Hauptbahnhof: Arbeiten auf der Zielgeraden

Die Arbeiten am Hauptbahnhof sind auf der Zielgeraden. Mit dem Fahrplanwechsel in der Nacht auf den 14. Dezember halten die ersten Fernzüge im neuen Bahnhof. Am 10. Oktober öffnet das auf dem Gelände untergebrachte Einkaufszentrum.

Das Shoppingcenter wird sich über zwei Ebenen erstrecken und auf 20.000 Quadratmetern insgesamt 90 Geschäfte zählen. Sämtliche Lokalflächen seien bereits vermietet, wurde bei einer Baustellenführung versichert. Die Angebote reichen von Kleidung über Gastronomie bis hin zu Büchern und Drogeriewaren. Bankfilialen, eine Apotheke und ein Reisebüro werden ebenfalls dort sein. In den Geschäften in Bahnsteignähe wird man sich freilich vorwiegend mit Reiseproviant eindecken können.

Noch keine Shoppingatmosphäre

Shoppingatmosphäre herrscht derzeit noch keine. Die Pächter sind gerade erst dabei, sich um die Innenausstattung zu kümmern. Die ÖBB hätten die Flächen nämlich nur im „Edelrohbau“, also inklusive aller Anschlüsse, übergeben. Für den Rest sind die Betreiber selbst zuständig. „Deshalb können wir auch nicht sagen, ob wirklich alle Geschäfte schon am 10. Oktober aufsperren“, erklärte ÖBB-Gesamtprojektleiter Karl-Johann Hartig am Donnerstag.

Fest steht jedenfalls, dass parallel zum Einkaufszentrum auch die eigentliche Bahnhofshalle - dieser Tage ebenfalls noch Großbaustelle - fix und fertig sein wird. Das umfasst Anzeigetafeln, Wartebereiche und Fahrkartenautomaten genauso wie die unterirdischen Zugänge zur U-Bahn (U1) bzw. S-Bahn sowie den Vorplatz des künftigen Haupteingangs. Interessantes Detail: Im zweiten Untergeschoß wird es für Reisende einen interkonfessionellen Gebetsraum geben.

Um alles termingerecht erledigen zu können, werken derzeit rund 900 Arbeiter auf allen Ebenen des Geländes. Vor allem in Sachen Haustechnik - von Heiz-, Kühl- und Lüftungsanlagen bis zu den Sanitärbereichen - ist noch einiges zu tun.

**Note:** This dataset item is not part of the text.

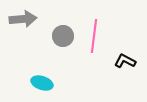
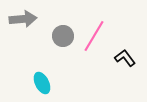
pink line: rotated 24 degrees clockwise
black L-shape: moved 3 px up; rotated 25 degrees clockwise
cyan ellipse: rotated 45 degrees clockwise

Fernverkehrszüge ab dem 14. Dezember

„Großer Bahnhof“ heißt es dann endgültig ab dem 14. Dezember, wenn der neue europaweite Zugsfahrplan in Kraft tritt. Dann halten erstmals auch Fernverkehrszüge am Hauptbahnhof, der derzeit nur von Regional- und S-Bahnzügen angefahren wird. Konkret geht es um die Verbindungen nach bzw. von Süden (Italien, Slowenien, Graz und Villach), Osten (Budapest) und Norden (Brünn, Prag, Warschau).

Hauptbahnhof-Eingang
APA/Punz

Dadurch wird die seit dem Abbruch des Südbahnhofs hochgerüstete Station Meidling wieder entlastet. Außerdem gibt es künftig eine Fernverkehrsverbindung zum Flughafen, die von Passau über Linz, St. Pölten und den Hauptbahnhof führt. Alle Nacht- und Autoreisezüge kommen ebenfalls am Hauptbahnhof an bzw. fahren von hier ab.

Für jene Züge, für die der Westbahnhof Start- und Zielpunkt ist, ändert sich vorerst nichts. Endgültig in Vollbetrieb geht der Hauptbahnhof dann im Dezember 2015. Ab dann läuft der gesamte Fernverkehr über die eine Mrd. Euro teure Megastation in Favoriten. Laut ÖBB halten ab dann rund 1.000 Züge täglich (inklusive S-Bahn) am Hauptbahnhof.